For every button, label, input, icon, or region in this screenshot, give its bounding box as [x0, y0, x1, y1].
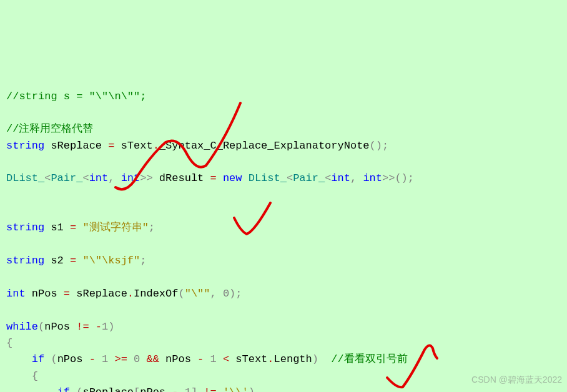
code-block: //string s = "\"\n\""; //注释用空格代替 string …	[6, 72, 567, 392]
type: DList_	[6, 172, 44, 184]
keyword: string	[6, 140, 44, 152]
watermark: CSDN @碧海蓝天2022	[471, 373, 562, 387]
comment-line: //string s = "\"\n\"";	[6, 91, 146, 102]
comment-line: //注释用空格代替	[6, 123, 93, 135]
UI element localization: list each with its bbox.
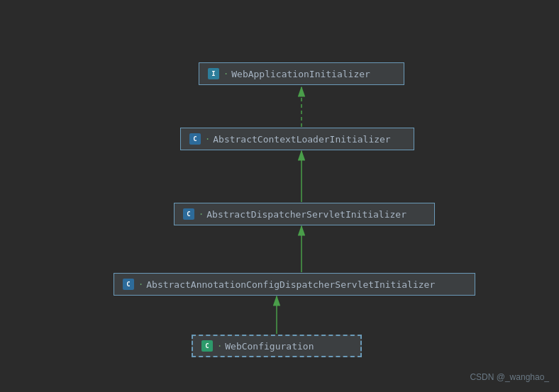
diagram-container: I · WebApplicationInitializer C · Abstra… (0, 0, 559, 392)
node-label: AbstractAnnotationConfigDispatcherServle… (146, 279, 435, 290)
arrows-svg (0, 0, 559, 392)
visibility-marker: · (217, 341, 222, 351)
watermark: CSDN @_wanghao_ (470, 372, 549, 382)
abstract-icon: C (123, 279, 134, 290)
node-web-configuration[interactable]: C · WebConfiguration (192, 335, 362, 357)
interface-icon: I (208, 68, 219, 79)
abstract-icon: C (189, 133, 201, 145)
visibility-marker: · (223, 69, 228, 79)
node-abstract-dispatcher-servlet[interactable]: C · AbstractDispatcherServletInitializer (174, 203, 435, 225)
visibility-marker: · (138, 279, 143, 289)
visibility-marker: · (205, 134, 210, 144)
node-label: AbstractDispatcherServletInitializer (206, 209, 406, 220)
abstract-icon: C (183, 208, 194, 220)
node-label: WebApplicationInitializer (231, 69, 370, 79)
node-label: WebConfiguration (225, 341, 314, 352)
class-icon: C (201, 340, 213, 352)
node-web-app-initializer[interactable]: I · WebApplicationInitializer (199, 62, 404, 85)
visibility-marker: · (199, 209, 204, 219)
node-abstract-context-loader[interactable]: C · AbstractContextLoaderInitializer (180, 128, 414, 150)
node-label: AbstractContextLoaderInitializer (213, 134, 390, 145)
node-abstract-annotation-config[interactable]: C · AbstractAnnotationConfigDispatcherSe… (114, 273, 475, 296)
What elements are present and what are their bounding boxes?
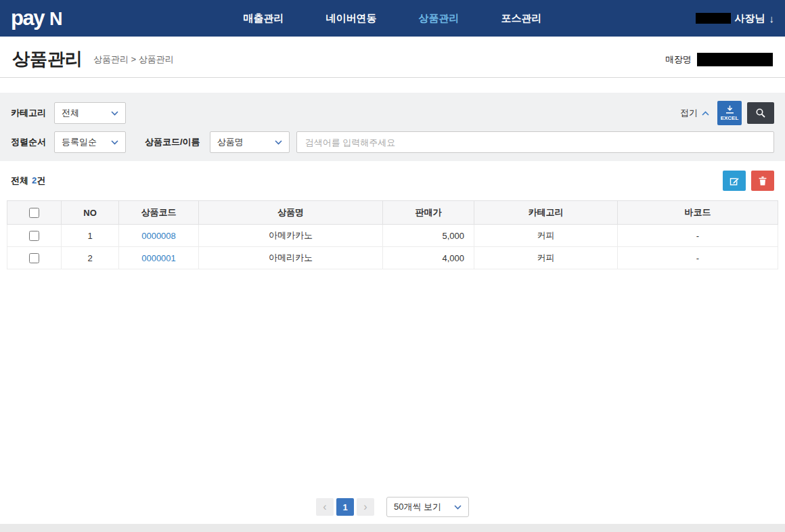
product-code-link[interactable]: 0000001 — [141, 253, 176, 263]
column-header-barcode: 바코드 — [618, 201, 778, 225]
collapse-label: 접기 — [680, 107, 698, 119]
breadcrumb: 상품관리 > 상품관리 — [93, 53, 174, 68]
column-header-code: 상품코드 — [119, 201, 199, 225]
page-number-current[interactable]: 1 — [336, 498, 354, 516]
search-field-select-value: 상품명 — [217, 136, 244, 148]
row-checkbox[interactable] — [29, 231, 39, 241]
cell-price: 5,000 — [383, 225, 474, 247]
product-table: NO 상품코드 상품명 판매가 카테고리 바코드 1 0000008 아메카카노… — [7, 200, 778, 269]
download-icon — [725, 106, 734, 114]
select-all-checkbox[interactable] — [29, 208, 39, 218]
cell-category: 커피 — [474, 247, 618, 269]
product-table-container: NO 상품코드 상품명 판매가 카테고리 바코드 1 0000008 아메카카노… — [7, 200, 778, 269]
redacted-store-name — [697, 53, 773, 66]
nav-item-sales[interactable]: 매출관리 — [244, 12, 284, 25]
column-header-no: NO — [62, 201, 119, 225]
sort-select-value: 등록일순 — [62, 136, 97, 148]
chevron-down-icon — [454, 505, 462, 510]
redacted-user-name — [696, 13, 731, 24]
excel-download-button[interactable]: EXCEL — [717, 101, 742, 125]
filter-row-2: 정렬순서 등록일순 상품코드/이름 상품명 — [11, 131, 774, 153]
column-header-category: 카테고리 — [474, 201, 618, 225]
cell-price: 4,000 — [383, 247, 474, 269]
cell-category: 커피 — [474, 225, 618, 247]
sort-select[interactable]: 등록일순 — [54, 131, 126, 153]
cell-no: 2 — [62, 247, 119, 269]
account-menu[interactable]: 사장님 ↓ — [696, 12, 775, 25]
product-code-link[interactable]: 0000008 — [141, 231, 176, 241]
page-next-button[interactable]: › — [357, 498, 374, 516]
column-header-price: 판매가 — [383, 201, 474, 225]
page-size-value: 50개씩 보기 — [394, 501, 441, 513]
row-select-cell — [7, 247, 62, 269]
total-count-label: 전체2건 — [11, 175, 45, 187]
cell-barcode: - — [618, 225, 778, 247]
chevron-up-icon — [702, 111, 709, 116]
chevron-down-icon — [111, 140, 118, 145]
page-size-select[interactable]: 50개씩 보기 — [386, 497, 469, 517]
select-all-cell — [7, 201, 62, 225]
trash-icon — [758, 176, 767, 186]
cell-name: 아메카카노 — [199, 225, 383, 247]
delete-button[interactable] — [751, 171, 774, 191]
table-row: 2 0000001 아메리카노 4,000 커피 - — [7, 247, 778, 269]
total-label: 전체 — [11, 175, 28, 185]
store-name-area: 매장명 — [665, 53, 773, 68]
row-select-cell — [7, 225, 62, 247]
table-row: 1 0000008 아메카카노 5,000 커피 - — [7, 225, 778, 247]
total-count-suffix: 건 — [37, 175, 45, 185]
row-checkbox[interactable] — [29, 253, 39, 263]
main-navigation: 매출관리 네이버연동 상품관리 포스관리 — [244, 12, 542, 25]
code-name-label: 상품코드/이름 — [145, 136, 200, 148]
summary-bar: 전체2건 — [0, 161, 785, 200]
sort-label: 정렬순서 — [11, 136, 54, 148]
top-nav-bar: pay N 매출관리 네이버연동 상품관리 포스관리 사장님 ↓ — [0, 0, 785, 37]
cell-code: 0000008 — [119, 225, 199, 247]
cell-code: 0000001 — [119, 247, 199, 269]
page-prev-button[interactable]: ‹ — [316, 498, 334, 516]
bottom-scroll-strip — [0, 524, 785, 532]
page-title: 상품관리 — [12, 50, 83, 68]
cell-name: 아메리카노 — [199, 247, 383, 269]
category-label: 카테고리 — [11, 107, 54, 119]
category-select[interactable]: 전체 — [54, 102, 126, 124]
store-name-label: 매장명 — [665, 53, 692, 66]
cell-no: 1 — [62, 225, 119, 247]
filter-panel: 카테고리 전체 접기 EXCEL 정렬순서 등록일순 상품코드/이름 상품명 — [0, 93, 785, 161]
search-field-select[interactable]: 상품명 — [210, 131, 290, 153]
chevron-down-icon — [275, 140, 282, 145]
column-header-name: 상품명 — [199, 201, 383, 225]
edit-pencil-icon — [730, 176, 740, 186]
edit-button[interactable] — [723, 171, 746, 191]
search-button[interactable] — [747, 102, 774, 124]
cell-barcode: - — [618, 247, 778, 269]
arrow-down-icon: ↓ — [769, 13, 775, 24]
pagination: ‹ 1 › 50개씩 보기 — [0, 497, 785, 517]
search-icon — [755, 108, 766, 118]
nav-item-pos[interactable]: 포스관리 — [501, 12, 542, 25]
excel-button-label: EXCEL — [721, 115, 739, 121]
collapse-toggle[interactable]: 접기 — [680, 107, 709, 119]
chevron-down-icon — [111, 111, 118, 116]
spacer — [0, 78, 785, 93]
category-select-value: 전체 — [62, 107, 79, 119]
nav-item-products[interactable]: 상품관리 — [419, 12, 459, 25]
payn-logo[interactable]: pay N — [11, 6, 62, 30]
filter-row-1: 카테고리 전체 접기 EXCEL — [11, 101, 774, 125]
page-header: 상품관리 상품관리 > 상품관리 매장명 — [0, 37, 785, 78]
search-input[interactable] — [296, 131, 774, 153]
table-header-row: NO 상품코드 상품명 판매가 카테고리 바코드 — [7, 201, 778, 225]
nav-item-naver-link[interactable]: 네이버연동 — [326, 12, 377, 25]
logo-text-pay: pay — [11, 6, 44, 30]
logo-text-n: N — [49, 9, 63, 30]
account-role-label: 사장님 — [735, 12, 765, 25]
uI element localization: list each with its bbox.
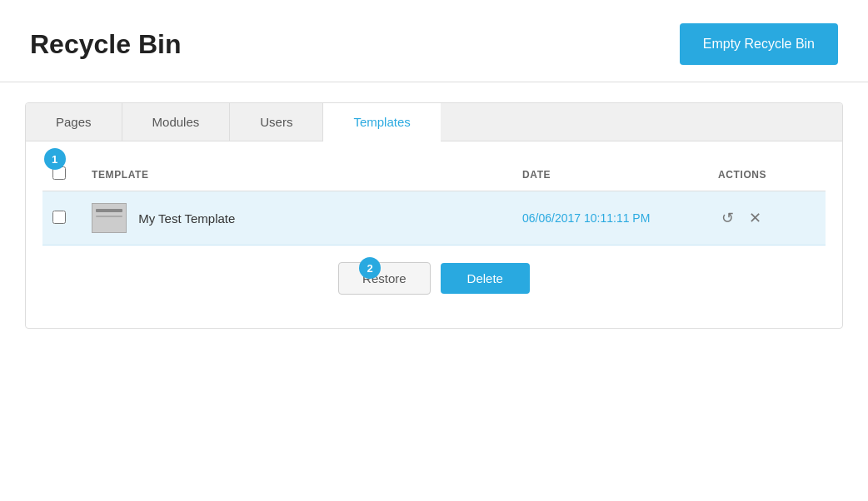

========================================

Work order:
The expected result is a copy of each line in the records where "string" appears.

Solution below:
code-block: //string s = "\"\n\""; //注释用空格代替 string …	[6, 72, 567, 392]
keyword: string	[6, 140, 44, 152]
comment-line: //string s = "\"\n\"";	[6, 91, 146, 102]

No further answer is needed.